::: Available data :::

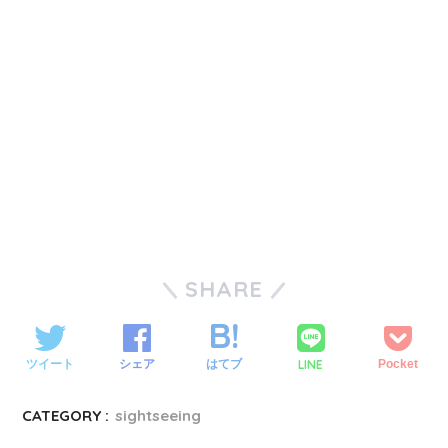
SHARE
LINE
ツイート
シェア
はてブ
Pocket
CATEGORY :
sightseeing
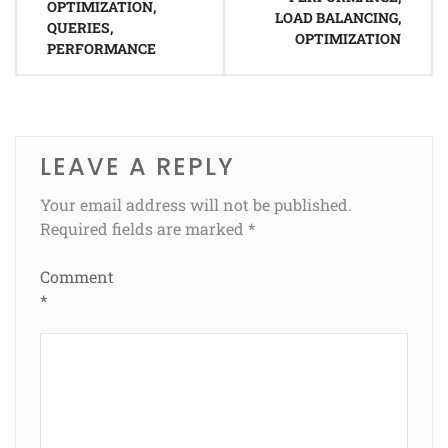
OPTIMIZATION,
LOAD BALANCING,
QUERIES,
OPTIMIZATION
PERFORMANCE
LEAVE A REPLY
Your email address will not be published.
Required fields are marked
*
Comment
*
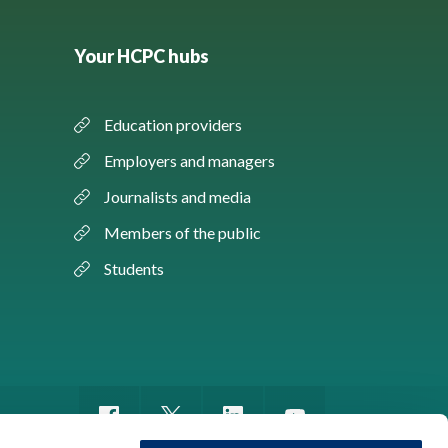
Your HCPC hubs
Education providers
Employers and managers
Journalists and media
Members of the public
Students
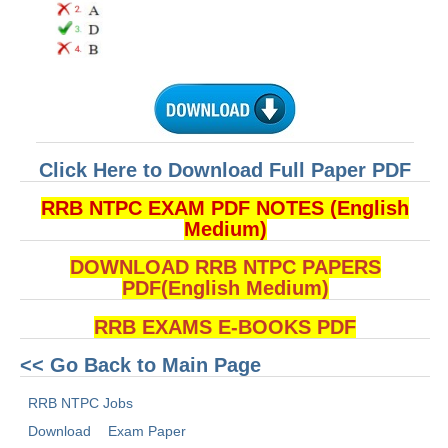
Click Here to Download Full Paper PDF
RRB NTPC EXAM PDF NOTES (English
Medium)
DOWNLOAD RRB NTPC PAPERS
PDF(English Medium)
RRB EXAMS E-BOOKS PDF
<< Go Back to Main Page
RRB NTPC Jobs
Download
Exam Paper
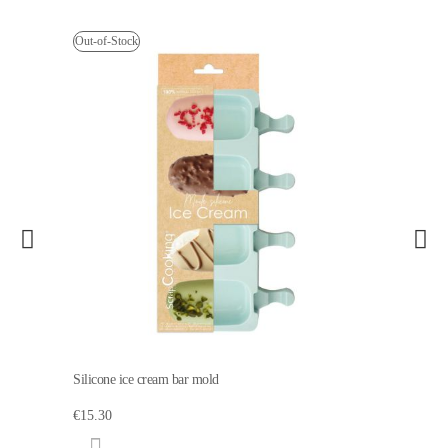
Out-of-Stock
Silicone ice cream bar mold
€15.30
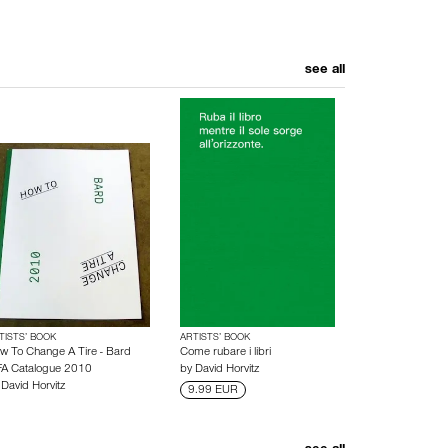
see all
TISTS’ BOOK
ARTISTS’ BOOK
w To Change A Tire - Bard
Come rubare i libri
A Catalogue 2010
by
David Horvitz
y
David Horvitz
9.99 EUR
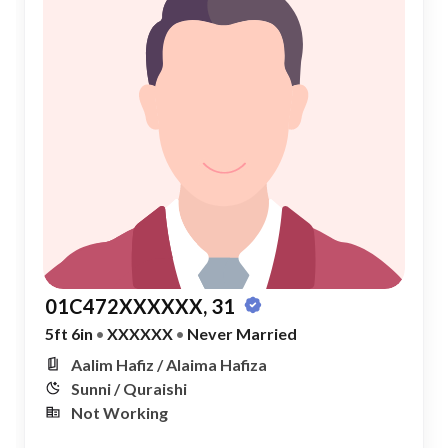
01C472XXXXXX, 31
5ft 6in
•
XXXXXX
•
Never Married
Aalim Hafiz / Alaima Hafiza
Sunni / Quraishi
Not Working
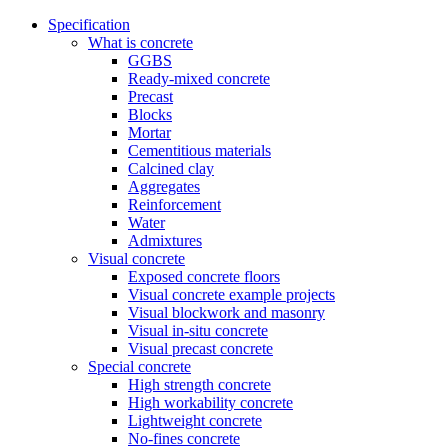
Specification
What is concrete
GGBS
Ready-mixed concrete
Precast
Blocks
Mortar
Cementitious materials
Calcined clay
Aggregates
Reinforcement
Water
Admixtures
Visual concrete
Exposed concrete floors
Visual concrete example projects
Visual blockwork and masonry
Visual in-situ concrete
Visual precast concrete
Special concrete
High strength concrete
High workability concrete
Lightweight concrete
No-fines concrete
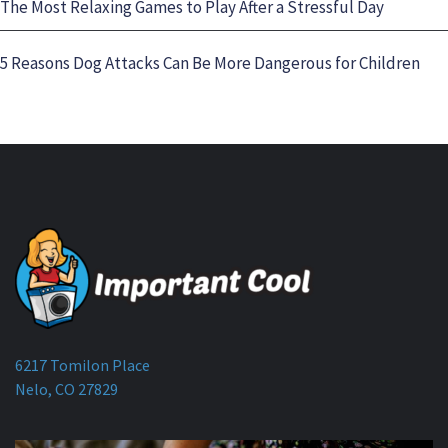
The Most Relaxing Games to Play After a Stressful Day
5 Reasons Dog Attacks Can Be More Dangerous for Children
6217 Tomilon Place
Nelo, CO 27829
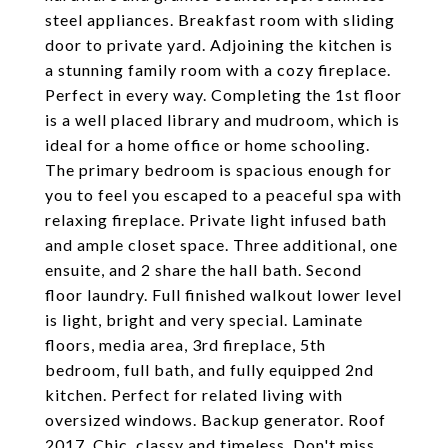
steel appliances. Breakfast room with sliding
door to private yard. Adjoining the kitchen is
a stunning family room with a cozy fireplace.
Perfect in every way. Completing the 1st floor
is a well placed library and mudroom, which is
ideal for a home office or home schooling.
The primary bedroom is spacious enough for
you to feel you escaped to a peaceful spa with
relaxing fireplace. Private light infused bath
and ample closet space. Three additional, one
ensuite, and 2 share the hall bath. Second
floor laundry. Full finished walkout lower level
is light, bright and very special. Laminate
floors, media area, 3rd fireplace, 5th
bedroom, full bath, and fully equipped 2nd
kitchen. Perfect for related living with
oversized windows. Backup generator. Roof
2017. Chic, classy and timeless. Don't miss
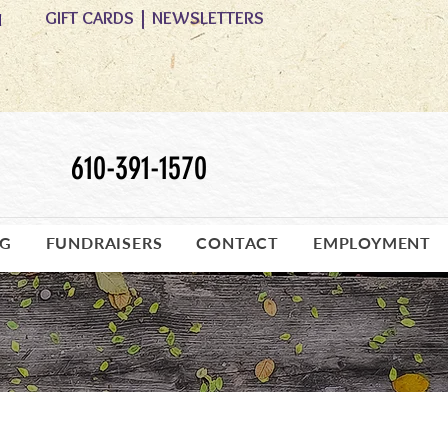
GIFT CARDS
|
NEWSLETTERS
M
610-391-1570
OG
FUNDRAISERS
CONTACT
EMPLOYMENT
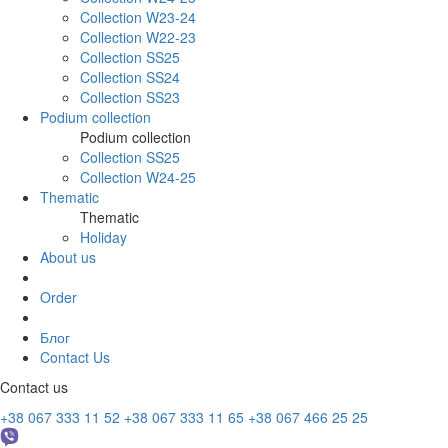
Collection W23-24
Collection W22-23
Collection SS25
Collection SS24
Collection SS23
Podium collection
Podium collection
Collection SS25
Collection W24-25
Thematic
Thematic
Holiday
About us
Order
Блог
Contact Us
Contact us
+38 067 333 11 52
+38 067 333 11 65
+38 067 466 25 25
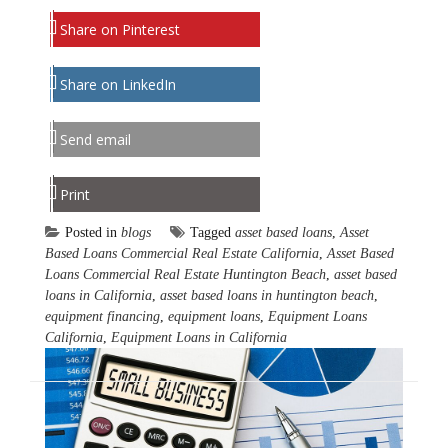
Share on Pinterest
Share on LinkedIn
Send email
Print
Posted in
blogs
Tagged
asset based loans
,
Asset
Based Loans Commercial Real Estate California
,
Asset Based
Loans Commercial Real Estate Huntington Beach
,
asset based
loans in California
,
asset based loans in huntington beach
,
equipment financing
,
equipment loans
,
Equipment Loans
California
,
Equipment Loans in California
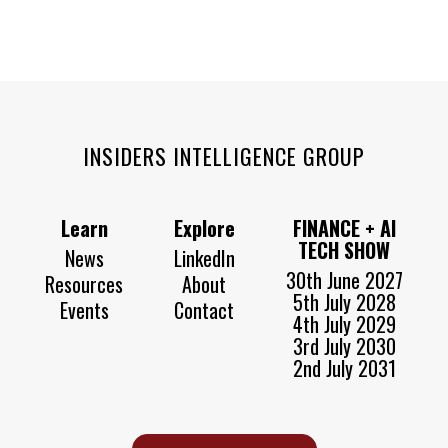
INSIDERS INTELLIGENCE GROUP
Learn
Explore
FINANCE + AI
TECH SHOW
News
LinkedIn
30th June 2027
Resources
About
5th July 2028
Events
Contact
4th July 2029
3rd July 2030
2nd July 2031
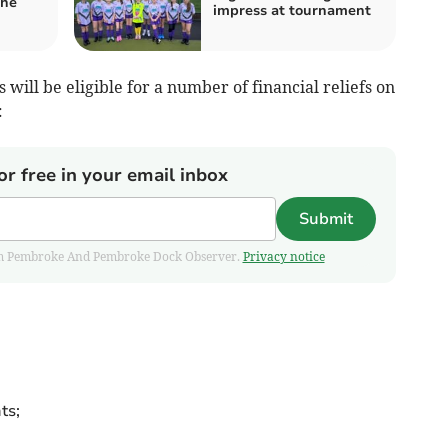
the
impress at tournament
will be eligible for a number of financial reliefs on
:
or free in your email inbox
Submit
 from Pembroke And Pembroke Dock Observer.
Privacy notice
ts;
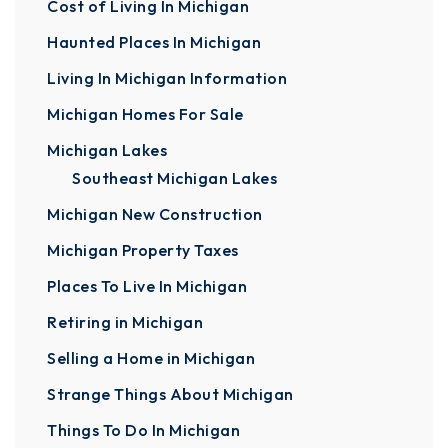
Cost of Living In Michigan
Haunted Places In Michigan
Living In Michigan Information
Michigan Homes For Sale
Michigan Lakes
Southeast Michigan Lakes
Michigan New Construction
Michigan Property Taxes
Places To Live In Michigan
Retiring in Michigan
Selling a Home in Michigan
Strange Things About Michigan
Things To Do In Michigan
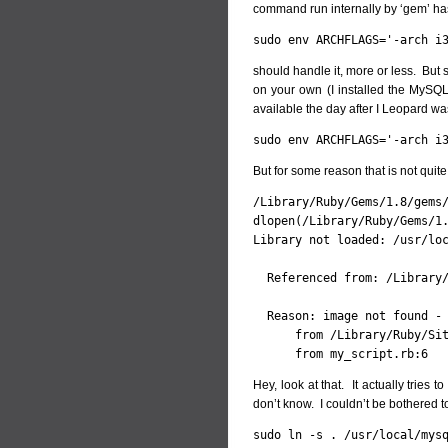
command run internally by ‘gem’ ha
sudo env ARCHFLAGS='-arch i
should handle it, more or less. But s
on your own (I installed the MySQ
available the day after I Leopard wa
sudo env ARCHFLAGS='-arch i
But for some reason that is not quite 
/Library/Ruby/Gems/1.8/gems/
dlopen(/Library/Ruby/Gems/1.
Library not loaded: /usr/loc
  Referenced from: /Library/
  Reason: image not found - 
      from /Library/Ruby/Sit
      from my_script.rb:6
Hey, look at that. It actually tries t
don’t know. I couldn’t be bothered t
sudo ln -s . /usr/local/mys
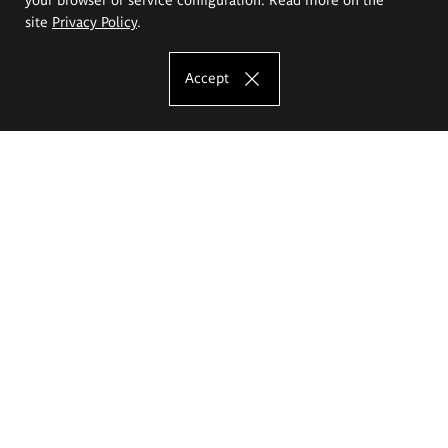
site
Privacy Policy
.
Accept
The Eugeniusz Geppert Academy of Art
and Design
Study offer
Faculty of Interior Architecture, Design and Stage Design
Faculty of Graphics and Media Art
Faculty of Ceramics and Glass
Faculty of Painting and Drawing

:::

» Task item: From the first line to the last, output the data exactly, without the pictures.

» Worked solution:
SHARE
LINE
ツイート
シェア
はてブ
Pocket
CATEGORY :
sightseeing
OPTIMIZATION,
LOAD BALANCING,
QUERIES,
OPTIMIZATION
PERFORMANCE
LEAVE A REPLY
Your email address will not be published.
Required fields are marked
*
Comment
*
Your HCPC hubs
Education providers
Employers and managers
Journalists and media
Members of the public
Students
Click Here to Download Full Paper PDF
RRB NTPC EXAM PDF NOTES (English
Medium)
DOWNLOAD RRB NTPC PAPERS
PDF(English Medium)
RRB EXAMS E-BOOKS PDF
<< Go Back to Main Page
RRB NTPC Jobs
Download
Exam Paper
Out-of-Stock
Silicone ice cream bar mold
€15.30
see all
TISTS’ BOOK
ARTISTS’ BOOK
w To Change A Tire - Bard
Come rubare i libri
A Catalogue 2010
by
David Horvitz
y
David Horvitz
9.99 EUR
01C472XXXXXX, 31
5ft 6in
•
XXXXXX
•
Never Married
Aalim Hafiz / Alaima Hafiza
Sunni / Quraishi
Not Working
Specification
What is concrete
GGBS
Ready-mixed concrete
Precast
Blocks
Mortar
Cementitious materials
Calcined clay
Aggregates
Reinforcement
Water
Admixtures
Visual concrete
Exposed concrete floors
Visual concrete example projects
Visual blockwork and masonry
Visual in-situ concrete
Visual precast concrete
Special concrete
High strength concrete
High workability concrete
Lightweight concrete
No-fines concrete
The Most Relaxing Games to Play After a Stressful Day
5 Reasons Dog Attacks Can Be More Dangerous for Children
6217 Tomilon Place
Nelo, CO 27829
steel appliances. Breakfast room with sliding
door to private yard. Adjoining the kitchen is
a stunning family room with a cozy fireplace.
Perfect in every way. Completing the 1st floor
is a well placed library and mudroom, which is
ideal for a home office or home schooling.
The primary bedroom is spacious enough for
you to feel you escaped to a peaceful spa with
relaxing fireplace. Private light infused bath
and ample closet space. Three additional, one
ensuite, and 2 share the hall bath. Second
floor laundry. Full finished walkout lower level
is light, bright and very special. Laminate
floors, media area, 3rd fireplace, 5th
bedroom, full bath, and fully equipped 2nd
kitchen. Perfect for related living with
oversized windows. Backup generator. Roof
2017. Chic, classy and timeless. Don't miss
GIFT CARDS
|
NEWSLETTERS
M
610-391-1570
OG
FUNDRAISERS
CONTACT
EMPLOYMENT
Collection W23-24
Collection W22-23
Collection SS25
Collection SS24
Collection SS23
Podium collection
Podium collection
Collection SS25
Collection W24-25
Thematic
Thematic
Holiday
About us
Order
Блог
Contact Us
Contact us
+38 067 333 11 52
+38 067 333 11 65
+38 067 466 25 25
Share on Pinterest
Share on LinkedIn
Send email
Print
Posted in
blogs
Tagged
asset based loans
,
Asset
Based Loans Commercial Real Estate California
,
Asset Based
Loans Commercial Real Estate Huntington Beach
,
asset based
loans in California
,
asset based loans in huntington beach
,
equipment financing
,
equipment loans
,
Equipment Loans
California
,
Equipment Loans in California
INSIDERS INTELLIGENCE GROUP
Learn
Explore
FINANCE + AI
TECH SHOW
News
LinkedIn
30th June 2027
Resources
About
5th July 2028
Events
Contact
4th July 2029
3rd July 2030
2nd July 2031
the
impress at tournament
will be eligible for a number of financial reliefs on
:
or free in your email inbox
Submit
 from Pembroke And Pembroke Dock Observer.
Privacy notice
ts;
Cost of Living In Michigan
Haunted Places In Michigan
Living In Michigan Information
Michigan Homes For Sale
Michigan Lakes
Southeast Michigan Lakes
Michigan New Construction
Michigan Property Taxes
Places To Live In Michigan
Retiring in Michigan
Selling a Home in Michigan
Strange Things About Michigan
Things To Do In Michigan
command run internally by ‘gem’ ha
sudo env ARCHFLAGS='-arch i
should handle it, more or less. But s
on your own (I installed the MySQ
available the day after I Leopard wa
sudo env ARCHFLAGS='-arch i
But for some reason that is not quite 
/Library/Ruby/Gems/1.8/gems/
dlopen(/Library/Ruby/Gems/1.
Library not loaded: /usr/loc
  Referenced from: /Library/
  Reason: image not found - 
      from /Library/Ruby/Sit
      from my_script.rb:6
Hey, look at that. It actually tries t
don’t know. I couldn’t be bothered t
sudo ln -s . /usr/local/mys
site
Privacy Policy
.
Accept
The Eugeniusz Geppert Academy of Art
and Design
Study offer
Faculty of Interior Architecture, Design and Stage Design
Faculty of Graphics and Media Art
Faculty of Ceramics and Glass
Faculty of Painting and Drawing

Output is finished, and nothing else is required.